Wir brauchen – das ist ein zentraler Punkt – einen verbesserten Informationsaustausch zwischen den Sicherheitsbehörden. In Deutschland wird eine breite Diskussion darüber geführt, ob man zentralisieren muss. Auch Herr Kollege Rüttgers aus den eigenen Reihen hat die Diskussion in Gang gebracht, nachdem er dargestellt hat, dass sich circa 36 oder 37 Behörden mit dem Kampf gegen den islamistischen Terror beschäftigen würden. Es handelt sich dabei um die Landesämter für Verfassungsschutz, die Landeskriminalämter und die zuständigen Bundesbehörden. Ich sage Ihnen klar: Ich bin ein strikter Gegner einer Zentralisierung in Bundesbehörden.

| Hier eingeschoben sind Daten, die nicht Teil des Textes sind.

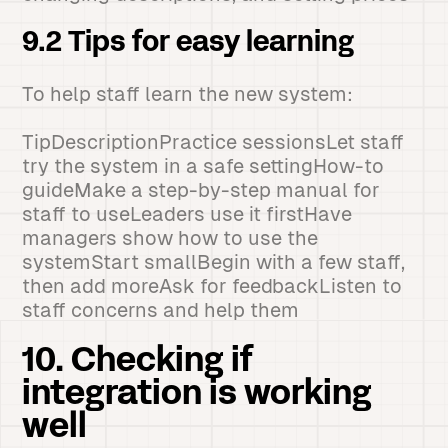
9.2 Tips for easy learning
To help staff learn the new system:
TipDescriptionPractice sessionsLet staff
try the system in a safe settingHow-to
guideMake a step-by-step manual for
staff to useLeaders use it firstHave
managers show how to use the
systemStart smallBegin with a few staff,
then add moreAsk for feedbackListen to
staff concerns and help them
10. Checking if
integration is working
well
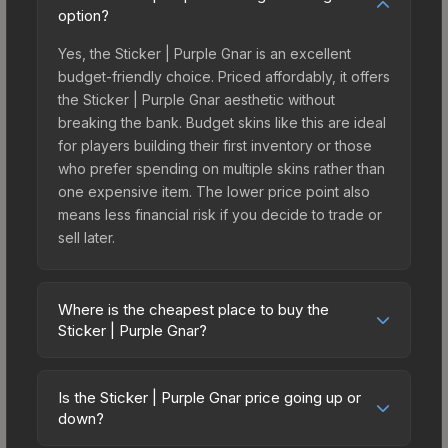
option?
Yes, the Sticker | Purple Gnar is an excellent
budget-friendly choice. Priced affordably, it offers
the Sticker | Purple Gnar aesthetic without
breaking the bank. Budget skins like this are ideal
for players building their first inventory or those
who prefer spending on multiple skins rather than
one expensive item. The lower price point also
means less financial risk if you decide to trade or
sell later.
Where is the cheapest place to buy the
Sticker | Purple Gnar?
Prices for the Sticker | Purple Gnar vary across
marketplaces due to fees, regional pricing, and
Is the Sticker | Purple Gnar price going up or
seller competition. This skin can be obtained by
down?
opening the Riptide Surf Shop Sticker Collection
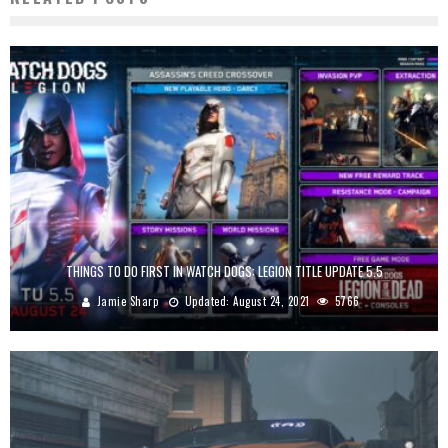
THINGS TO DO FIRST IN WATCH DOGS: LEGION TITLE UPDATE 5.5
Jamie Sharp
Updated:
August 24, 2021
5766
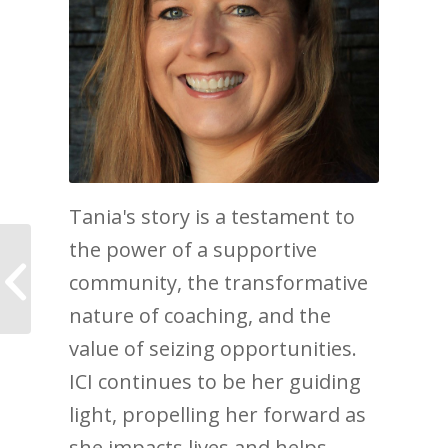
Tania's story is a testament to
the power of a supportive
How Emily went from
Lost to Empowered
community, the transformative
with The Journey of
nature of coaching, and the
Life Coaching
value of seizing opportunities.
ICI continues to be her guiding
light, propelling her forward as
she impacts lives and helps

Das wäre kein Sicherheitsgewinn.
Wir haben in anderen Bereich mit zentralistischen Superbehörden schlechte Erfahrungen gemacht. Ich verweise auf die Bundesanstalt für Arbeit in Nürnberg. Dazu wurde gesagt, dass Vorgänge, die vor Ort entschieden werden können, vor Ort auch besser geregelt werden können als in zentralistischer Weise.
In Köln oder in Berlin weiß man nicht besser als in Schweinfurt, Neu-Ulm, München oder Nürnberg, ob im Nebenzimmer einer Moschee zur Gewalt aufgerufen wird. Was dezentral erhoben werden muss, ist in einer dezentralen Organisation besser aufgehoben, wenn die Information eindeutig ist und völlig frei ausgetauscht wird. Diesbezüglich haben wir Mängel. Die Mängel haben nicht mehr denselben Umfang wie im Falle des NPD-Verbotes.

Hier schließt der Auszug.